Pushing the Limits of Distributed Processing
Lately we’ve been sharing stories about customers and how they’re using and benefiting from Hadoop. For example, last week we saw how Raytheon Researchers are using Hadoop to build a scalable, distributed triple store. This week’s war story comes from the inventor of MapReduce, Google, who is using MapReduce to reduce their map tile image files.
Apache Hadoop has been making waves of excitement in the industry for several years, pushing the limits of distributed processing. Founded on the premise that computation should move to data instead of the other way around, Hadoop has been deployed in hundreds of organizations, on clusters ranging from a few virtual nodes up to thousands.
We recently learned of a team at Google that has pushed Hadoop to the limits by creating a cluster whose size is on the order of 100,000 nodes, running on the recently released Nexus One mobile phone hardware, powered by Android. By pushing computation out to these devices, the Nexus One team was able to solve the difficult rendering and scaling problems in situ.

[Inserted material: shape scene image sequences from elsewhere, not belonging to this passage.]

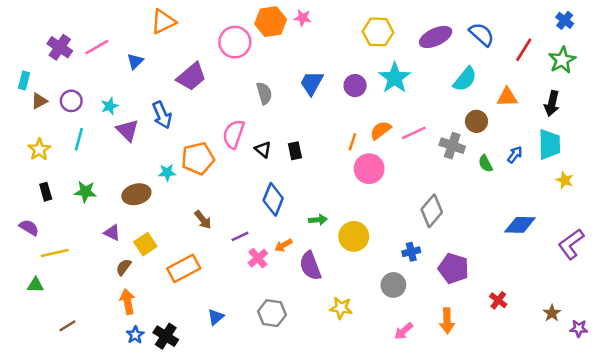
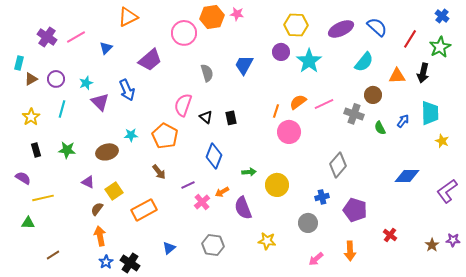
purple circle: (355, 86) -> (281, 52), moved
black arrow: (552, 103) -> (423, 73), moved
orange pentagon: (198, 158) -> (165, 136), moved, turned -30
purple star: (579, 328) -> (453, 240), moved

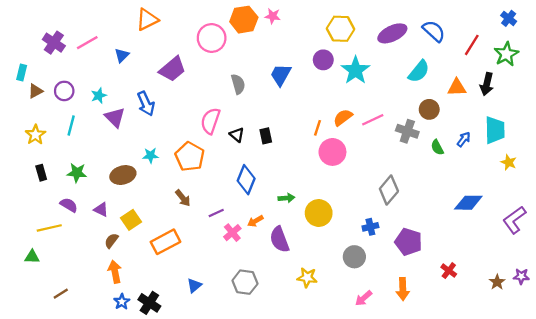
purple semicircle: (23, 178) -> (69, 205), moved

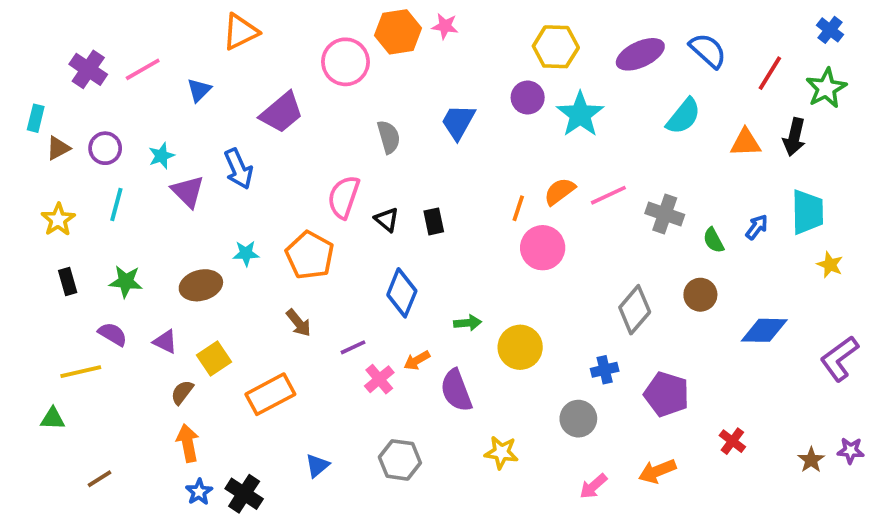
brown circle: (429, 109) -> (700, 295), moved
orange arrow: (403, 289) -> (657, 471), turned 70

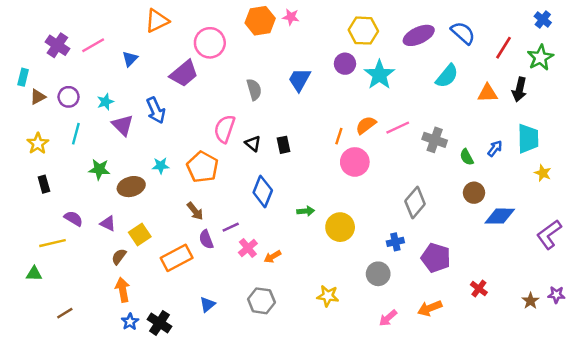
pink circle: (345, 62) -> (210, 43), moved
green star: (126, 282) -> (99, 169), moved
brown circle: (700, 295) -> (474, 193), moved
orange arrow: (417, 360) -> (272, 257), moved
purple semicircle: (456, 390) -> (206, 239), moved, size x0.7

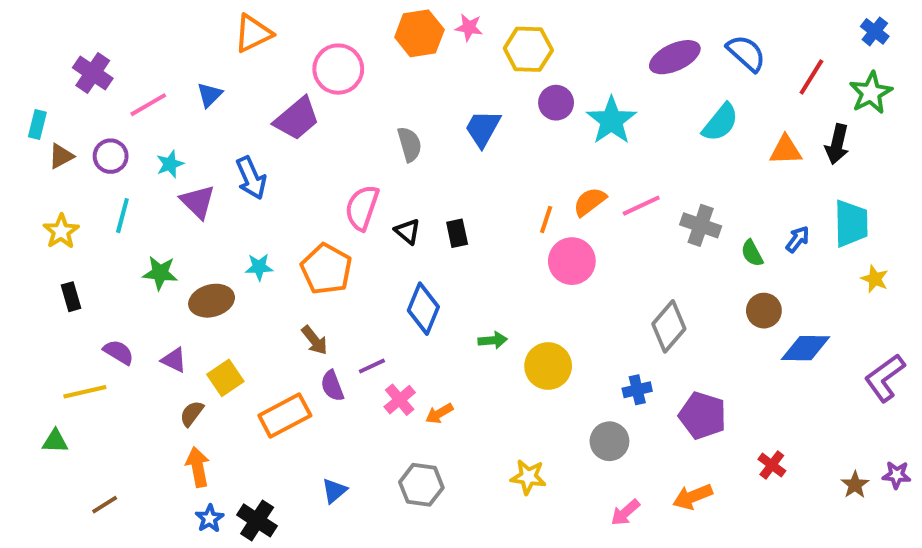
yellow hexagon: (363, 31) -> (528, 49), moved
pink line: (93, 45) -> (148, 105), moved

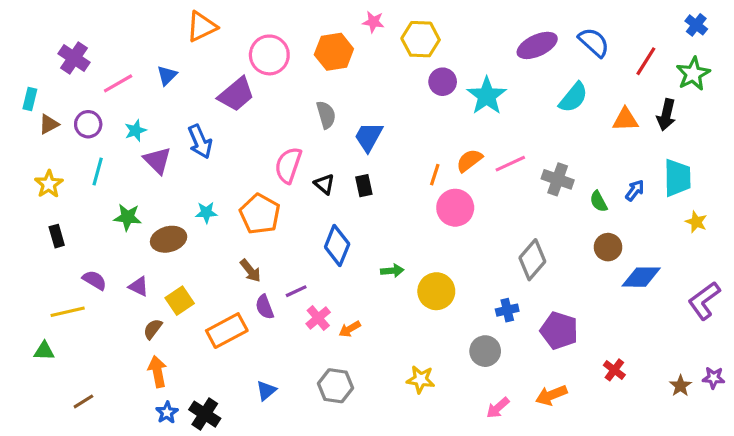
orange hexagon: (419, 33) -> (334, 52), moved
blue trapezoid: (483, 128) -> (369, 137), moved

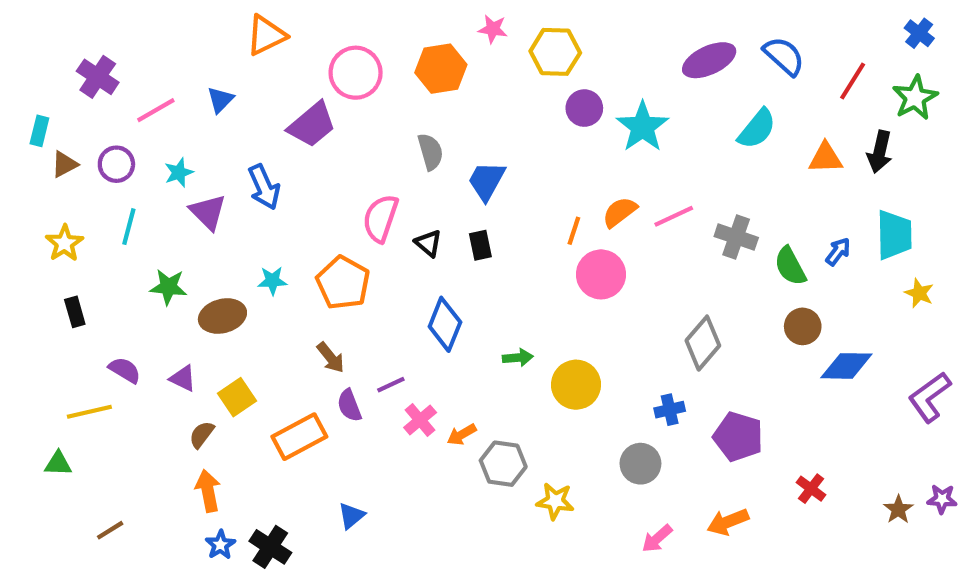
green semicircle: (599, 201) -> (790, 266), size x1.4
gray hexagon: (335, 386) -> (503, 464), moved

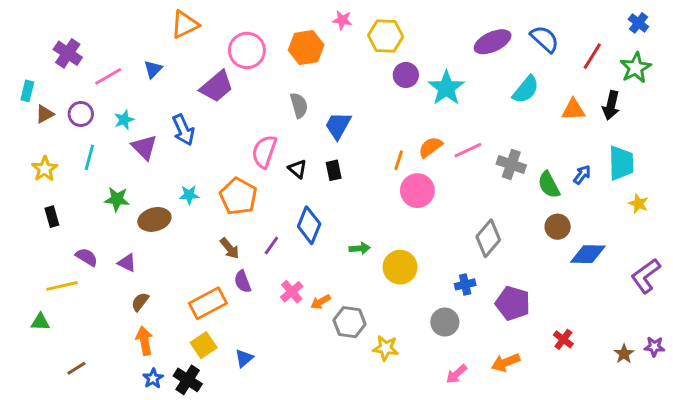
purple line: (391, 385) -> (271, 245), moved, turned -30
yellow square: (237, 397) -> (204, 345), moved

Since Google maps, street view, and directions were originally sized and scaled for display on the web, the team was faced with a difficult challenge when introducing mobile turn by turn directions. While the Google MapReduce cluster could easily be tasked with re-rendering for a smaller display, each image would have to be transmitted and tested on a device before it was served to account for proper scaling and pixel offsets. A direction that flowed off the screen would not only be an embarrassing quality issue, but raised safety concerns for drivers attempting to follow these directions. The driver would drive off the screen! A single iteration was certainly achievable but getting data back, adjusting the renderings and re-transmitting was obviously going to tax the network with unnecessary data movement.
Following the philosophy of pushing computation to data, the team realized that they could construct a massive distributed MapReduce cluster and perform the rendering on each device. When streaming down the images, each Nexus One would receive a high quality image that it then dynamically adjusted and measured, returning the final computations back to Google to produce the authoritative copy.
Since Google’s MapReduce implementation is highly customized for their environment, the team set out to look for a portable MapReduce platform to distribute to the Nexus One devices. Hadoop, which runs on a Java Virtual Machine, fit the bill.
Now Google has created not only the largest MapReduce cluster but also the smallest and most distributed one as well. And because of the efficient power consumption of the Nexus One and reduced network traffic. The environmental cost of this solution is 1/100th the equivalent of running it within their data center. Good thing Android supports background processes!
Overall the Nexus One team at Google has declared the solution a complete success and rumor has it is considering using the Nexus One platform as the basis of a new general purpose virtual data center by harnessing the aggregate compute power during rush hour on the Tokyo Metro lines.